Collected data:
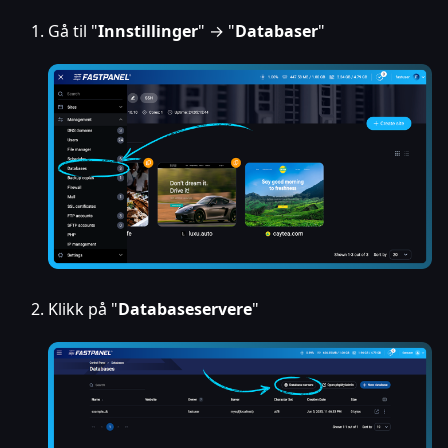
Gå til "
Innstillinger
" → "
Databaser
"
Klikk på "
Databaseservere
"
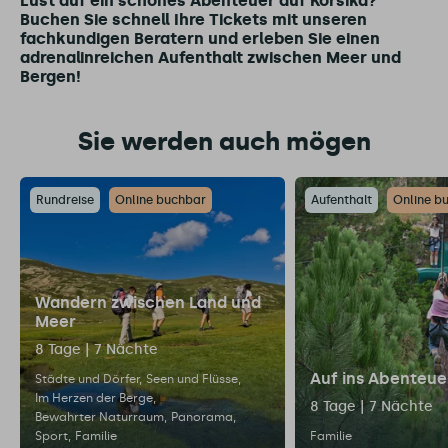
Lust auf ein schönes Abenteuer auf Korsika?
Buchen Sie schnell Ihre Tickets mit unseren
fachkundigen Beratern und erleben Sie einen
adrenalinreichen Aufenthalt zwischen Meer und
Bergen!
Sie werden auch mögen
Rundreise
Online buchbar
Aufenthalt
Online b
Wandern zwischen Land und
Meer
8 Tage | 7 Nächte
Auf ins Abenteue
Städte und Dörfer
Seen und Flüsse
Im Herzen der Berge
8 Tage | 7 Nächte
Bewahrter Naturraum
Panorama
Sport
Familie
Familie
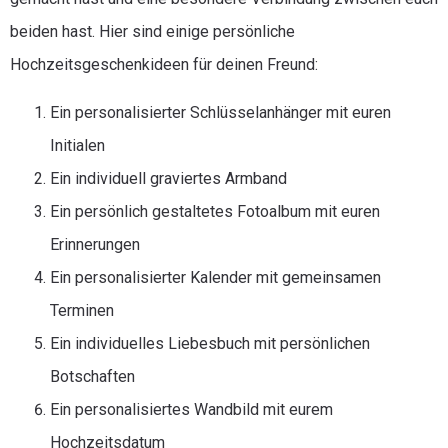
beiden hast. Hier sind einige persönliche
Hochzeitsgeschenkideen für deinen Freund:
Ein personalisierter Schlüsselanhänger mit euren
Initialen
Ein individuell graviertes Armband
Ein persönlich gestaltetes Fotoalbum mit euren
Erinnerungen
Ein personalisierter Kalender mit gemeinsamen
Terminen
Ein individuelles Liebesbuch mit persönlichen
Botschaften
Ein personalisiertes Wandbild mit eurem
Hochzeitsdatum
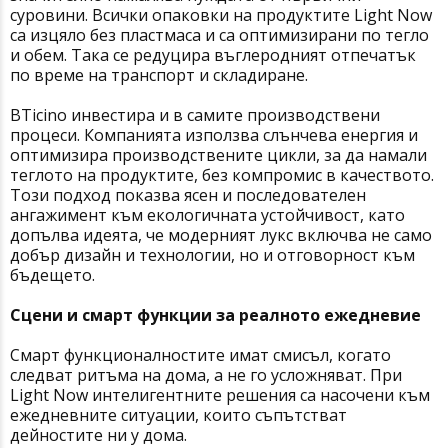
суровини. Всички опаковки на продуктите Light Now
са изцяло без пластмаса и са оптимизирани по тегло
и обем. Така се редуцира въглеродният отпечатък
по време на транспорт и складиране.
BTicino инвестира и в самите производствени
процеси. Компанията използва слънчева енергия и
оптимизира производствените цикли, за да намали
теглото на продуктите, без компромис в качеството.
Този подход показва ясен и последователен
ангажимент към екологичната устойчивост, като
допълва идеята, че модерният лукс включва не само
добър дизайн и технологии, но и отговорност към
бъдещето.
Сцени и смарт функции за реалното ежедневие
Смарт функционалностите имат смисъл, когато
следват ритъма на дома, а не го усложняват. При
Light Now интелигентните решения са насочени към
ежедневните ситуации, които съпътстват
дейностите ни у дома.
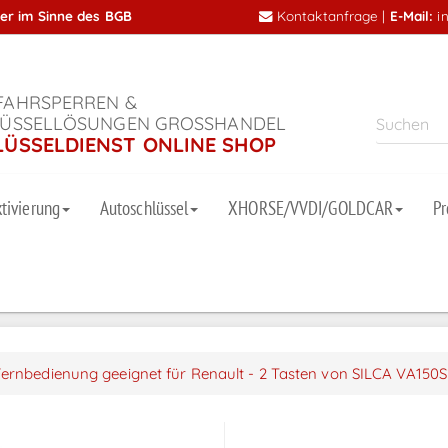
mer im Sinne des BGB
Kontaktanfrage
|
E-Mail:
i
AHRSPERREN &
ÜSSELLÖSUNGEN GROSSHANDEL
LÜSSELDIENST ONLINE SHOP
tivierung
Autoschlüssel
XHORSE/VVDI/GOLDCAR
P
Fernbedienung geeignet für Renault - 2 Tasten von SILCA VA150S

● **The problem**
Nothing but the lines above from the one that has "Sie werden auch mögen" down to the one that has "Erinnerungen" belongs in the answer, copied exactly, without pictures.

● **Solution to the problem**
Sie werden auch mögen
Rundreise
Online buchbar
Aufenthalt
Online b
Wandern zwischen Land und
Meer
8 Tage | 7 Nächte
Auf ins Abenteue
Städte und Dörfer
Seen und Flüsse
Im Herzen der Berge
8 Tage | 7 Nächte
Bewahrter Naturraum
Panorama
Sport
Familie
Familie
beiden hast. Hier sind einige persönliche
Hochzeitsgeschenkideen für deinen Freund:
Ein personalisierter Schlüsselanhänger mit euren
Initialen
Ein individuell graviertes Armband
Ein persönlich gestaltetes Fotoalbum mit euren
Erinnerungen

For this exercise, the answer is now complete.